Correlation Between Groupon and Orphazyme
Can any of the company-specific risk be diversified away by investing in both Groupon and Orphazyme at the same time? Although using a correlation coefficient on its own may not help to predict future stock returns, this module helps to understand the diversifiable risk of combining Groupon and Orphazyme into the same portfolio, which is an essential part of the fundamental portfolio management process.
By analyzing existing cross correlation between Groupon and Orphazyme AS, you can compare the effects of market volatilities on Groupon and Orphazyme and check how they will diversify away market risk if combined in the same portfolio for a given time horizon. You can also utilize pair trading strategies of matching a long position in Groupon with a short position of Orphazyme. Check out your portfolio center. Please also check ongoing floating volatility patterns of Groupon and Orphazyme.
Diversification Opportunities for Groupon and Orphazyme
Modest diversification
The 3 months correlation between Groupon and Orphazyme is 0.25. Overlapping area represents the amount of risk that can be diversified away by holding Groupon and Orphazyme AS in the same portfolio, assuming nothing else is changed. The correlation between historical prices or returns on Orphazyme AS and Groupon is a relative statistical measure of the degree to which these equity instruments tend to move together. The correlation coefficient measures the extent to which returns on Groupon are associated (or correlated) with Orphazyme. Values of the correlation coefficient range from -1 to +1, where. The correlation of zero (0) is possible when the price movement of Orphazyme AS has no effect on the direction of Groupon i.e., Groupon and Orphazyme go up and down completely randomly.
Pair Corralation between Groupon and Orphazyme
Given the investment horizon of 90 days Groupon is expected to generate 0.96 times more return on investment than Orphazyme. However, Groupon is 1.04 times less risky than Orphazyme. It trades about 0.07 of its potential returns per unit of risk. Orphazyme AS is currently generating about 0.01 per unit of risk. If you would invest 661.00 in Groupon on January 18, 2024 and sell it today you would earn a total of 316.00 from holding Groupon or generate 47.81% return on investment over 90 days.
Time Period | 3 Months [change] |
Direction | Moves Together |
Strength | Very Weak |
Accuracy | 99.47% |
Values | Daily Returns |
Groupon vs. Orphazyme AS
Performance |
Timeline |
Groupon |
Orphazyme AS |
Groupon and Orphazyme Volatility Contrast
Predicted Return Density |
Returns |
Pair Trading with Groupon and Orphazyme
The main advantage of trading using opposite Groupon and Orphazyme positions is that it hedges away some unsystematic risk. Because of two separate transactions, even if Groupon position performs unexpectedly, Orphazyme can make up some of the losses. Pair trading also minimizes risk from directional movements in the market.
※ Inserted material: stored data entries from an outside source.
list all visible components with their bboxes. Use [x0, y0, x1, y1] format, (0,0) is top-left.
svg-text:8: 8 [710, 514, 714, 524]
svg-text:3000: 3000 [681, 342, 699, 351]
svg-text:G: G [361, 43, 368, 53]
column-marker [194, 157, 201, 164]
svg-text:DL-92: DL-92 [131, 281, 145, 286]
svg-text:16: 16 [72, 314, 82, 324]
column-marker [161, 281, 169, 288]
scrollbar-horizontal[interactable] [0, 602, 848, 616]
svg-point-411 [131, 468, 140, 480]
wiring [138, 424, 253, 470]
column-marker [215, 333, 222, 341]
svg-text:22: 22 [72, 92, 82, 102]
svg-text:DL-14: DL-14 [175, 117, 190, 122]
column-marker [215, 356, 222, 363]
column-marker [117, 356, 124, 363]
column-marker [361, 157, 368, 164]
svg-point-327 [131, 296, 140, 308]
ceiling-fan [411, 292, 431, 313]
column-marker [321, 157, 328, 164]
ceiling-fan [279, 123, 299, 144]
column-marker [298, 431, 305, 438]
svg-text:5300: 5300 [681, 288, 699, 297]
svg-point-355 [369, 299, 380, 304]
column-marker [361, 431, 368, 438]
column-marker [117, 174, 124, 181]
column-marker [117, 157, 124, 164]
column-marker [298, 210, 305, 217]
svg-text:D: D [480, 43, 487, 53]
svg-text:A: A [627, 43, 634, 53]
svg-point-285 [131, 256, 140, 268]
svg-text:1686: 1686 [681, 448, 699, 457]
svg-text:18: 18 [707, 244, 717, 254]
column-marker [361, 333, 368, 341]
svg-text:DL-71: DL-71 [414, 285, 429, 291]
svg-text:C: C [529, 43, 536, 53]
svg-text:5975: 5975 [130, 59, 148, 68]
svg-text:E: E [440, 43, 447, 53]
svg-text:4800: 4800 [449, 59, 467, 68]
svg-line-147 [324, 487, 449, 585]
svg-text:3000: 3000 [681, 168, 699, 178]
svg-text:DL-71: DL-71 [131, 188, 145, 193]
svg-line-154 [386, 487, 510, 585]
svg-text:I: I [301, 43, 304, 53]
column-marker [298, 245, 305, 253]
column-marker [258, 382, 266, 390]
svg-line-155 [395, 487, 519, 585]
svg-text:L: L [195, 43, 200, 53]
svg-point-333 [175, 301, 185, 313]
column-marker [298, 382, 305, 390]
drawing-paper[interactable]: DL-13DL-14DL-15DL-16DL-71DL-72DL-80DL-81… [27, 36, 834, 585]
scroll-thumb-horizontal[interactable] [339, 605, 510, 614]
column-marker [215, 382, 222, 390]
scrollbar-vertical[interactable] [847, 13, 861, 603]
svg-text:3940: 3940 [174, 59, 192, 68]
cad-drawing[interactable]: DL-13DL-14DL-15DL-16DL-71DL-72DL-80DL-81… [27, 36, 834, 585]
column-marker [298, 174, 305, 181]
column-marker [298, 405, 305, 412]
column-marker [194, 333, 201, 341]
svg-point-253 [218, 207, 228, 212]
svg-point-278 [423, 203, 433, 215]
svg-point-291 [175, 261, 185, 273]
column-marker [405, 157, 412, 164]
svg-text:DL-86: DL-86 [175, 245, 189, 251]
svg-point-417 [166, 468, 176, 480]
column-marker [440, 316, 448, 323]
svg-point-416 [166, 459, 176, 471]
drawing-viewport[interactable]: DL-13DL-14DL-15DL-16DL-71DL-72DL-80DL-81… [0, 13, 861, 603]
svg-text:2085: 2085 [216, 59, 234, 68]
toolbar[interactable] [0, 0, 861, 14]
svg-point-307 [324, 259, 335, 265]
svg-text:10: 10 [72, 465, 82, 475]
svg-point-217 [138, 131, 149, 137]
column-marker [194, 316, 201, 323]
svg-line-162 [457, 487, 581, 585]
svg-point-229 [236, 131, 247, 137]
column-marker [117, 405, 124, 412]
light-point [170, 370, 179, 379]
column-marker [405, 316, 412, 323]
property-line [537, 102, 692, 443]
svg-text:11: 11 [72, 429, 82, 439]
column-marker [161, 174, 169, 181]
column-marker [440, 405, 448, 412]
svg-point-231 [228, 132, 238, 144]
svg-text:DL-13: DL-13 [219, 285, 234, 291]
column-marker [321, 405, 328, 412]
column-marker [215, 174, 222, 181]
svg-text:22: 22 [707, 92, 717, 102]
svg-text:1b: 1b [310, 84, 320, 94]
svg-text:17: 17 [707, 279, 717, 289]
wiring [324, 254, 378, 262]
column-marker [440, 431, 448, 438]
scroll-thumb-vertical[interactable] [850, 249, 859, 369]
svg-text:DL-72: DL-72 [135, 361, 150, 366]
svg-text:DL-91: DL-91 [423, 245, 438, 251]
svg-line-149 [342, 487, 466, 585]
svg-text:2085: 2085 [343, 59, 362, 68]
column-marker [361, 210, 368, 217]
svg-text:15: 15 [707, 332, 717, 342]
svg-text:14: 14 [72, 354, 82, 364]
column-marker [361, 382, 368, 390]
For example, if an entire industry or sector drops because of unexpected headlines, the short position in Orphazyme will offset losses from the drop in Orphazyme's long position.The idea behind Groupon and Orphazyme AS pairs trading is to make the combined position market-neutral, meaning the overall market's direction will not affect its win or loss (or potential downside or upside). This can be achieved by designing a pairs trade with two highly correlated stocks or equities that operate in a similar space or sector, making it possible to obtain profits through simple and relatively low-risk investment.Check out your portfolio center.Note that this page's information should be used as a complementary analysis to find the right mix of equity instruments to add to your existing portfolios or create a brand new portfolio. You can also try the Equity Analysis module to research over 250,000 global equities including funds, stocks and ETFs to find investment opportunities.